À la suite du meurtre de nos collègues, en juin 2021, MSF a dû prendre la douloureuse décision de suspendre certaines activités dans la région du Tigré, notamment dans les villes d’Abi Adi, d’Adigrat et d’Axum. En juillet, le gouvernement éthiopien a suspendu pour trois mois les activités de MSF dans les régions d’Amhara, de Gambella, de Somali ainsi qu’au nord-ouest du Tigré (Shire et Sheraro).
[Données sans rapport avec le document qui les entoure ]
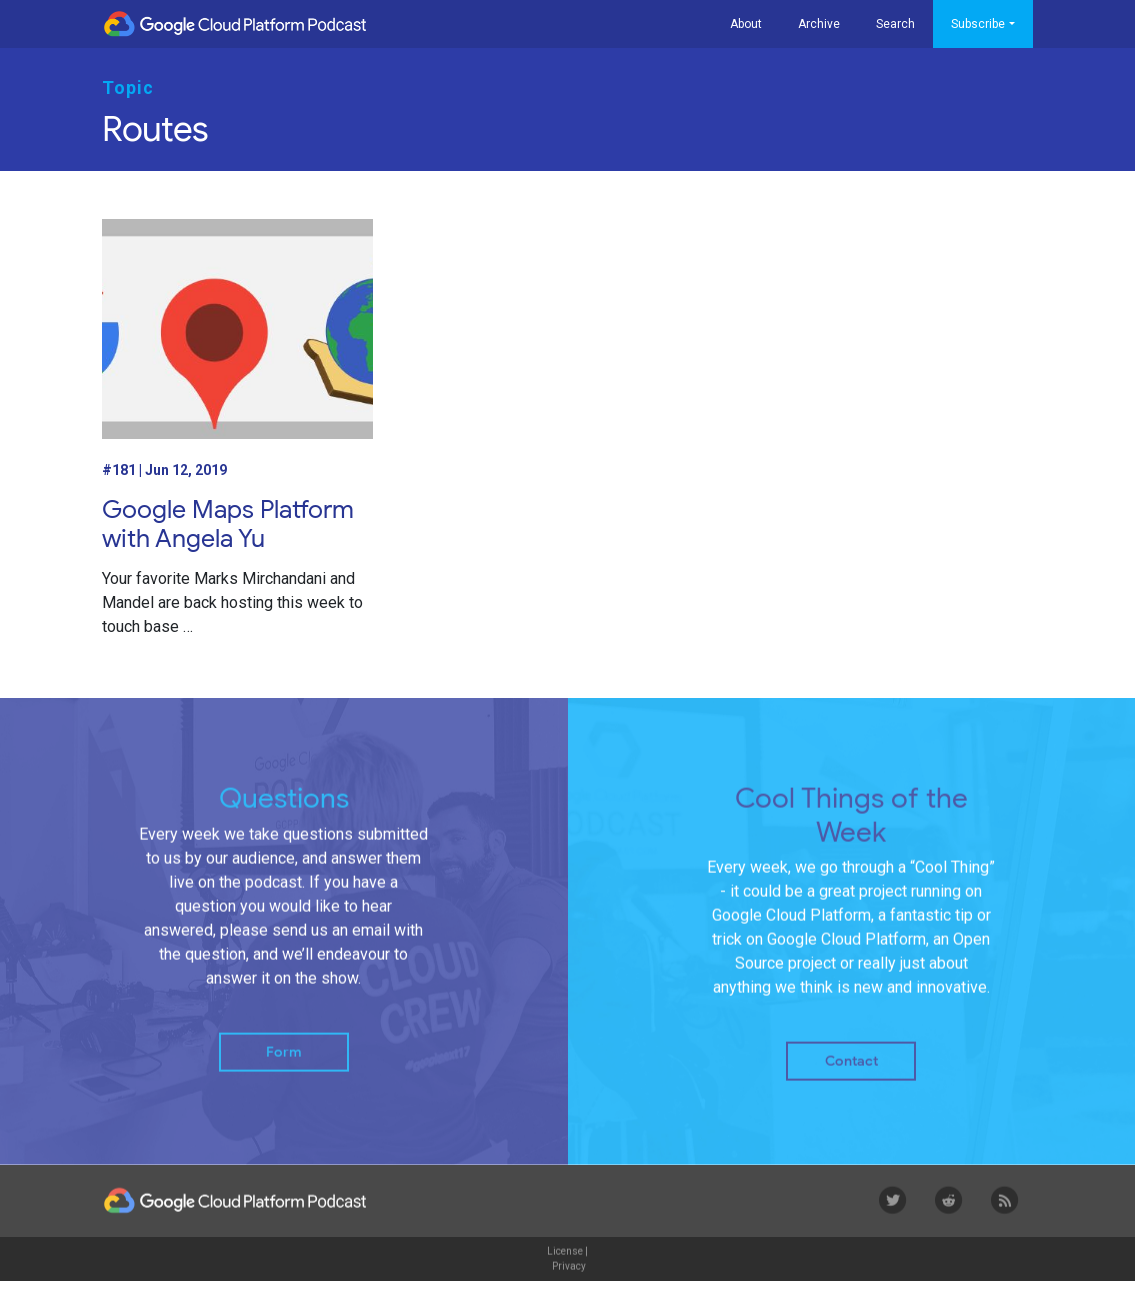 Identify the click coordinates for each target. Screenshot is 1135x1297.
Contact (851, 1073)
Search (895, 24)
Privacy (569, 1277)
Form (284, 1063)
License (565, 1262)
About (746, 24)
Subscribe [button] (978, 24)
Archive (819, 24) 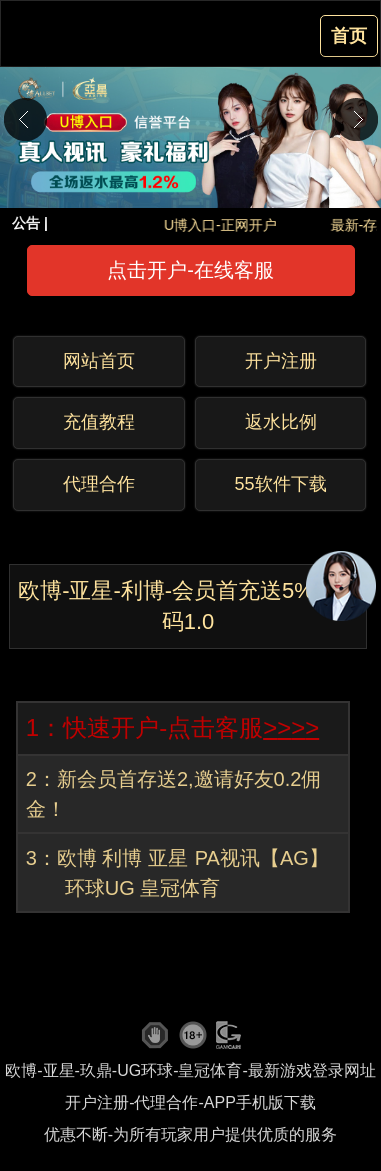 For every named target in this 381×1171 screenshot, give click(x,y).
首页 (349, 36) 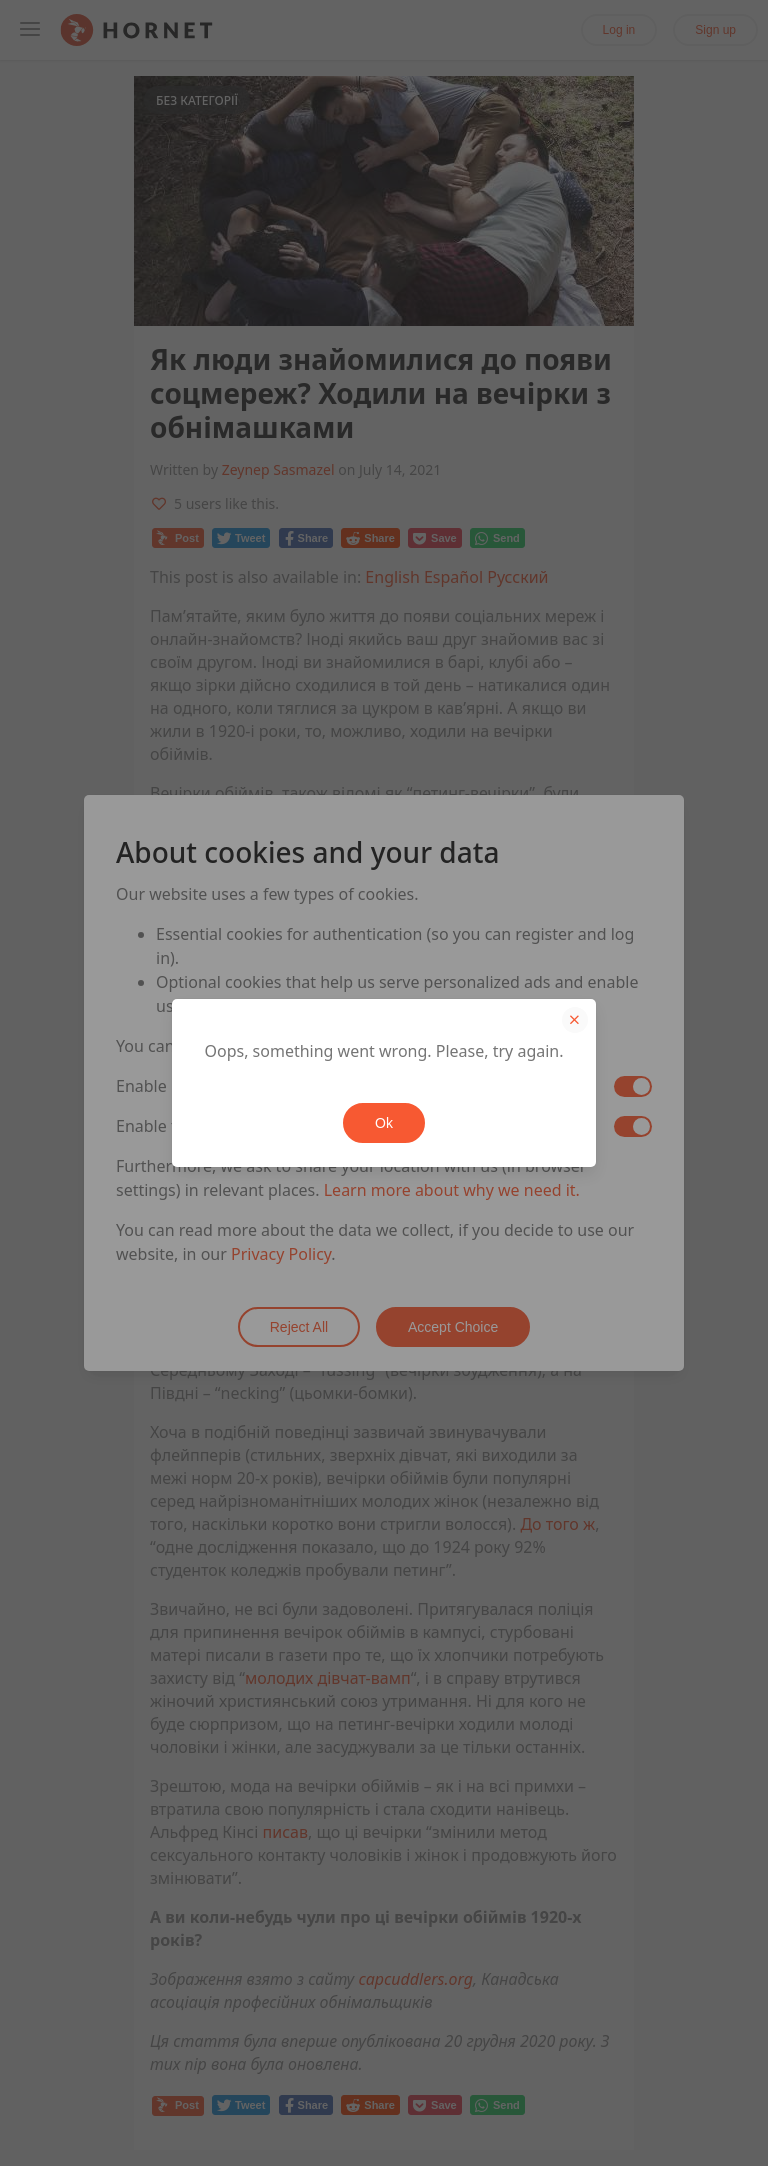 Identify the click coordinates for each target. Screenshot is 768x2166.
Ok (384, 1123) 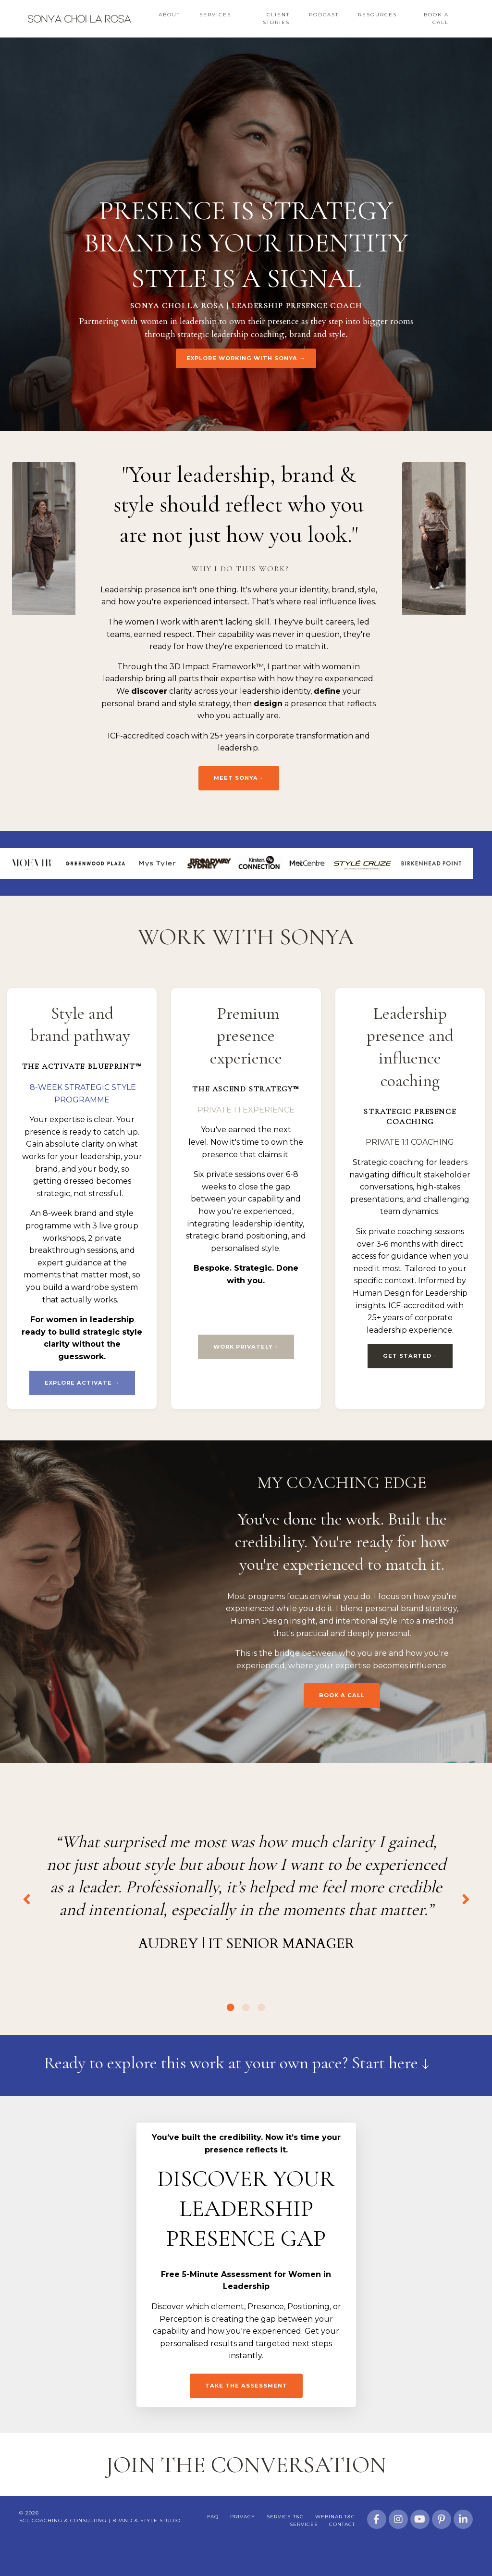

Cette suspension a été levée en octobre, mais nous n’avons pas été en mesure de relancer ces programmes médicaux, principalement en raison de l’insécurité et des obstacles administratifs.
En novembre, un état d’urgence a été déclaré en Éthiopie et MSF a dû suspendre ses activités médicales dans d’autres régions du pays où il n’est plus possible selon nous de travailler en toute sécurité. À l’heure actuelle, MSF continue de fournir des soins médicaux aux patients et aux patientes à Afar et dans la région des Nations, nationalités et peuples du Sud (RNNPS), et fait des dons ponctuels de matériel médical dans les régions d’Amhara, de Gambella et de Somali.
Aujourd’hui, malgré l’ampleur des besoins humanitaires auxquels sont confrontées les populations de nombreuses régions du pays, MSF n’est toujours pas en mesure de relancer et d’élargir son intervention pour répondre à ces besoins. Nous restons déterminés à collaborer avec les autorités éthiopiennes et avec toutes les autres parties au conflit en attendant les résultats de nos discussions avec eux. Nous restons également déterminés à parvenir à un accord commun pour fournir en toute sécurité une assistance médicale impartiale grandement nécessaire à la population éthiopienne touchée par le conflit ou d’autres crises, dans toutes les régions du pays.